Wednesday, July 9, 2008

Head Shots

For the past couple days I’ve been digging through my mom’s collection of family photos and memorabilia in hopes of salvaging my heritage from the great credenza of neglect. Hundreds of pics, clippings and tchotchkies sit crammed into shoe boxes and plastic bags where time is slowly destroying them. It’s a crime.

Knowing that there's no way my folks will sit still while I explain how to scan and catalog all the stuff (let alone commit to the endless hours it would take), I've decided to scavenge a smaller collection for my own posterity. I do this primarily so my yet-unborn children will understand the broader meaning of "the curse" should I fail to find a mate whose genes redeem them from my imperfections. The photos not shot by my father [that aren’t cut in half by his ubiquitous thumb or have the appearance of being shot from an airplane] are of particular value, because of their rarity.

Pouring over old memories is not an uncommon ritual for me. I try to do it at least once a year, not because I live in the past, but rather because it's a reminder of the brevity of life [James 4:14]. I feel strongly that reclaiming whatever vividness is still attached to those fuzzy, magenta-hued images keeps me closer to who I really am, and it gives me a healthy perspective on life as a whole. And sure, it's equally valid for entertainment purposes ...

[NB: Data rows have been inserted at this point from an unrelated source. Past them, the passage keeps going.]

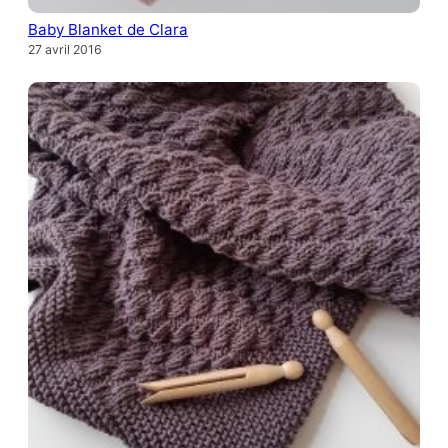
Baby Blanket de Clara
27 avril 2016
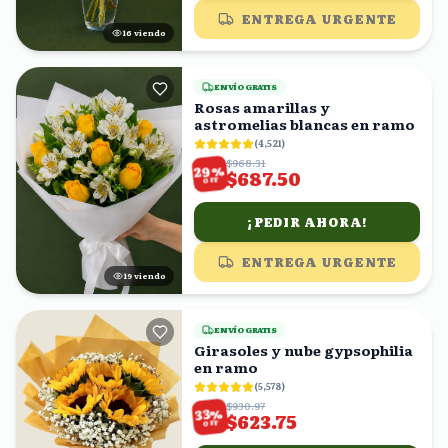
ENTREGA URGENTE
17
viendo
ENVÍO GRATIS
Rosas amarillas y
astromelias blancas en ramo
(
4,521
)
$968.31
%
29
$687.50
OFF
¡PEDIR AHORA!
ENTREGA URGENTE
18
viendo
ENVÍO GRATIS
Girasoles y nube gypsophilia
en ramo
(
5,578
)
$930.97
%
33
$623.75
OFF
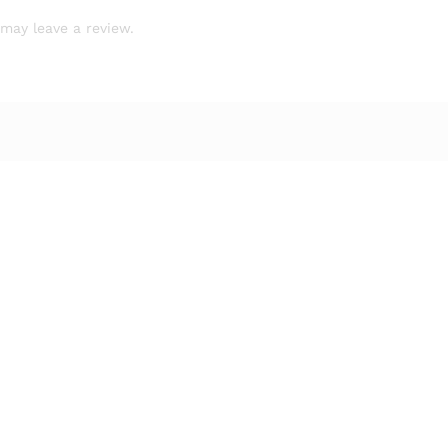
may leave a review.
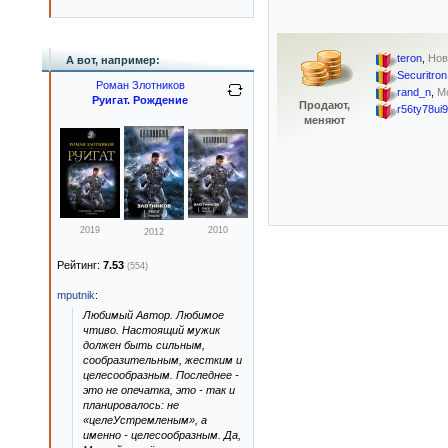
teron
,
Нов
А вот, например:
Securitron
Роман Злотников
rand_n
,
М
Руигат. Рождение
Продают,
r56ty78ui9
меняют
2019
2010
2012
Рейтинг:
7.53
(554)
mputnik
:
Любимый Автор. Любимое
чтиво. Настоящий мужик
должен быть сильным,
сообразительным, жестким и
целесообразным. Последнее -
это не опечатка, это - так и
планировалось: не
«целеУстремленым», а
именно - целесообразным. Да,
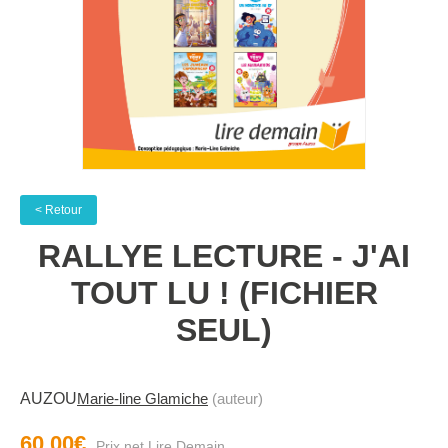
< Retour
RALLYE LECTURE - J'AI
TOUT LU ! (FICHIER
SEUL)
AUZOU
Marie-line Glamiche
(auteur)
60.00€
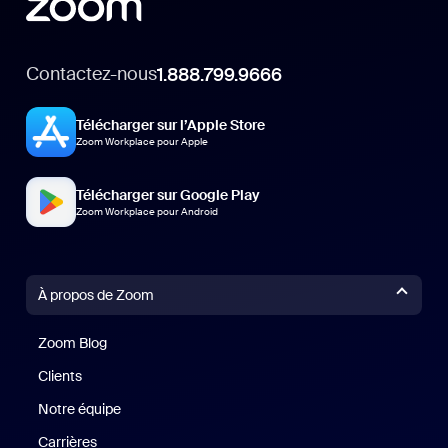
Contactez-nous
1.888.799.9666
Télécharger sur l’Apple Store
Zoom Workplace pour Apple
Télécharger sur Google Play
Zoom Workplace pour Android
À propos de Zoom
Zoom Blog
Zoom Blog
Clients
Clients
Notre équipe
Notre équipe
Carrières
Carrières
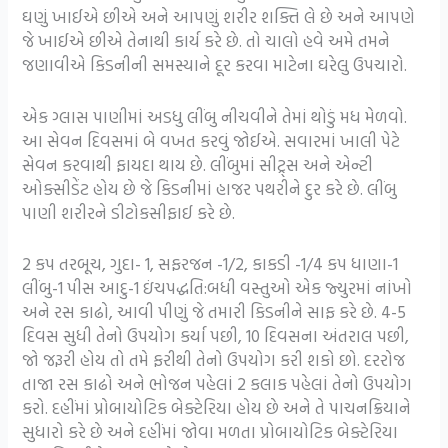
ઘણું ખાઈએ છીએ અને આપણું શરીર શક્તિ લે છે અને આપણે
જે ખાઈએ છીએ તેનાથી કાર્ય કરે છે. તો ચાલો હવે અમે તમને
જણાવીએ કિડનીની સમસ્યાને દૂર કરવા માટેના ઘરેલુ ઉપચારો.
એક ગ્લાસ પાણીમાં અડધુ લીંબુ નીચવીને તેમાં થોડું મધ મેળવો.
આ સેવન દિવસમાં બે વખત કરવું જોઈએ. સવારમાં ખાલી પેટે
સેવન કરવાથી ફાયદા થાય છે. લીંબુમાં સીટ્ર્સ અને એન્ટી
ઓક્સીડેંટ હોય છે જે કિડનીમાં હાજર પથરીને દુર કરે છે. લીંબુ
પાણી શરીરને ડીટોકસીફાઈ કરે છે.
2 કપ તરબૂચ, ગુદા- 1, સફરજન -1/2, કાકડી -1/4 કપ ધાણા-1
લીંબુ-1 પીસ આદુ-1 ઇંચપદ્ધતિ:બધી વસ્તુઓ એક જ્યુરમાં નાંખો
અને રસ કાઢો, આવી પીણું જે તમારી કિડનીને સાફ કરે છે. 4-5
દિવસ સુધી તેનો ઉપયોગ કર્યા પછી, 10 દિવસના અંતરાલ પછી,
જો જરૂરી હોય તો તમે ફરીથી તેનો ઉપયોગ કરી શકો છો. દરરોજ
તાજા રસ કાઢો અને ભોજન પહેલાં 2 કલાક પહેલાં તેનો ઉપયોગ
કરો. દહીંમાં પ્રોબાયોટિક બેક્ટેરિયા હોય છે અને તે પાચનક્રિયાને
સુધારો કરે છે અને દહીંમાં જોવા મળતા પ્રોબાયોટિક બેક્ટેરિયા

My mother was a beautician, and inevitably in early June came the ultimatum precipitated by my shabby coif: “Either let me cut your hair or I'll give you a body wave.” Body wave was a euphemism for "man-perm" that lured helpless males into a ’70s version of metrosexualism. I was a naïve grade schooler — an easy mark.

Having super-straight, fine hair, it tended to get overly ratty if I let it go too long, which I did because it covered the "open car-door" ears that caused me so many beatings as a kid. The argument was, "you can keep the hair if we give it some acceptable structure." It took me about three summers to realize that mom could never duplicate in reality what she envisioned on my head, and that no haircut in the world guaranteed as much social marginalization as the "fro," not even in an era when funky was cool. If the sight of my Mod Squad hairstyle failed to chase the girls away, the lingering smell of neutralizer accomplished it with ease. All I could do was hide my mini-nebula under a football helmet and pray it was a weak batch of chemicals.

1 comment:

Jess said...

Hey. How could she know? I mean, it worked for Richard Simmons! :)

Boy, how does anyone ever make it through those traumatic years!?!